Maslow Capital Finances Two Central Madrid Residential Schemes with €12.5m Loan
Pan-European real estate finance provider Maslow Capital has provided a €12.5 million loan to an SPV owned by Petrus Grupo Inmobiliario and Jamison Group, to support the development of two prime residential schemes in central Madrid.
The facility was arranged in collaboration with CBRE, which acted as adviser and introducer to the borrower, playing an integral role in securing the financing. The loan will fund the refurbishment of an existing building located near the Mercado de Antón Martín, as well as the development of six new luxury apartments within a prime asset located on Velázquez Street, in the prestigious Salamanca district.
The first scheme is located near the Mercado de Antón Martín, in the heart of Madrid, and is set to undergo a full-scale refurbishment. The development will deliver 18 modern apartments designed for corporate and short-stay rentals, along with two commercial units. Originally built in 1910, the property spans four levels and features an expansive interior courtyard that floods each home with natural daylight. Preliminary works have already commenced, addressing the demand for premium, hospitality-grade accommodation in one of Madrid’s most vibrant tourist districts.
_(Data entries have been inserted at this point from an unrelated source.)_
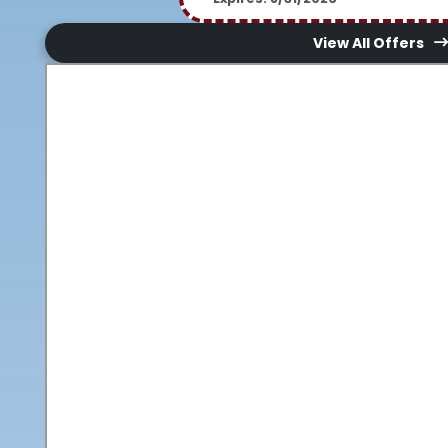
View All Offers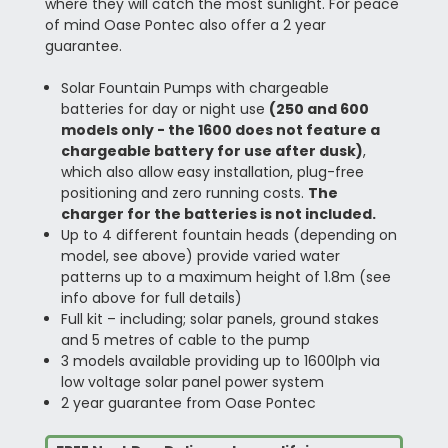
where they will catch the most sunlight. For peace
of mind Oase Pontec also offer a 2 year
guarantee.
Solar Fountain Pumps with chargeable
batteries for day or night use
(250 and 600
models only - the 1600 does not feature a
chargeable battery for use after dusk)
,
which also allow easy installation, plug-free
positioning and zero running costs.
The
charger for the batteries is not included.
Up to 4 different fountain heads (depending on
model, see above) provide varied water
patterns up to a maximum height of 1.8m (see
info above for full details)
Full kit – including; solar panels, ground stakes
and 5 metres of cable to the pump
3 models available providing up to 1600lph via
low voltage solar panel power system
2 year guarantee from Oase Pontec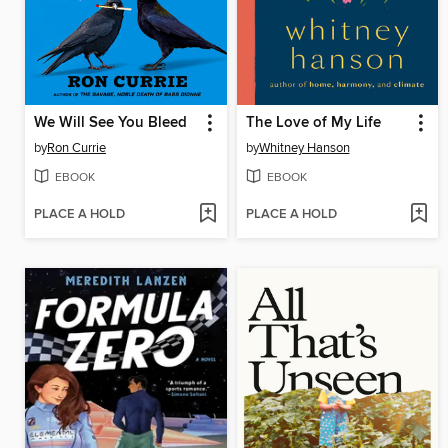
We Will See You Bleed
The Love of My Life
by
Ron Currie
by
Whitney Hanson
EBOOK
EBOOK
PLACE A HOLD
PLACE A HOLD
The second scheme is an ambitious development in the Salamanca district. It will involve the vertical extension of an existing residential building, adding four new floors and delivering six premium residences with private amenities and open spaces. Capitalising on Salamanca’s reputation as Madrid’s most desirable residential quarter, the project is poised to offer exceptional living spaces in a prime location. The loan will support both the acquisition of air rights and the full development process, enabling the developer to realise its vision for the site.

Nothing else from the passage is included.